Freie Sicht

Haben Sie Kinder? Wissen Sie, was sie gerade tun? Wer oder was ihre Gedanken beeinflusst? Von welchen diffusen Ängsten sie womöglich getrieben sind und wozu sie im Äußersten in der Lage wären? Hören Sie genau hin! Hören Sie es ticken?

„Niemand kann verlangen, dass wir alleine damit klarkommen!“, darüber  ist sich die Gemeinschaft im Stück einig. Sie rätselt über die Absichten einer Zwölfjährigen, die dubiose grüne Pakete verschnürt. Doch nicht immer werden Sorgen weniger, wenn man sie teilt. Die diffusen Ängste der Erziehungsberechtigten vor der heranwachsenden Bedrohung unter dem eigenen Dach, verdichten sich zunehmend. Jemand muss mit dem Mädchen reden, um Schlimmeres zu verhindern. Natürlich nicht ohne die passende Ausrüstung: Helme, Spürhunde, kugelsichere Westen und Psychologen müssen her. Zur Sicherheit. Die Frage ist nur, wer hier eigentlich geschützt werden muss...

Dieses skurrile Szenario eines kollektiven Kontrollverlusts ist in seiner Absurdität manchmal komisch und oft brutal, vor allem aber entlarvt es schonungslos, wie sich die Befindlichkeiten der Masse auf die Freiheit des Einzelnen auswirken können. Eine bitterböse Absage an hysterisches Gutmenschentum. 

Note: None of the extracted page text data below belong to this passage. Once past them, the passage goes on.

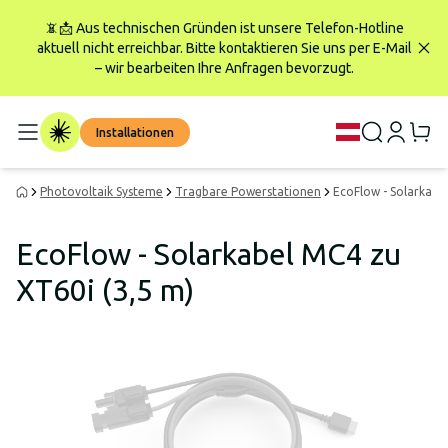
📵📩 Aus technischen Gründen ist unsere Telefon-Hotline
aktuell nicht erreichbar. Bitte kontaktieren Sie uns per E-Mail
– wir bearbeiten Ihre Anfragen bevorzugt.
Installationen
Photovoltaik Systeme
Tragbare Powerstationen
EcoFlow - Solarkabe
EcoFlow - Solarkabel MC4 zu
XT60i (3,5 m)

Marius von Mayenburg, geboren 1972 in München, nach dem Abitur Studium der Altgermanistik, seit 1992 in Berlin. 1994 bis 1998 Studium an der Hochschule der Künste. 1998 bis 1999 Dramaturgie-Mitarbeit an der DT-Baracke, seit 1999 Dramaturg und Hausautor an derSchaubühne am Lehniner Platz. Regiearbeit. Übersetzungen. "Kleist-Förderpreis fürjunge Dramatiker 1997" und "Preis der Frankfurter Autorenstiftung 1997" für"Feuergesicht". Marius von Mayenburg lebt in Berlin.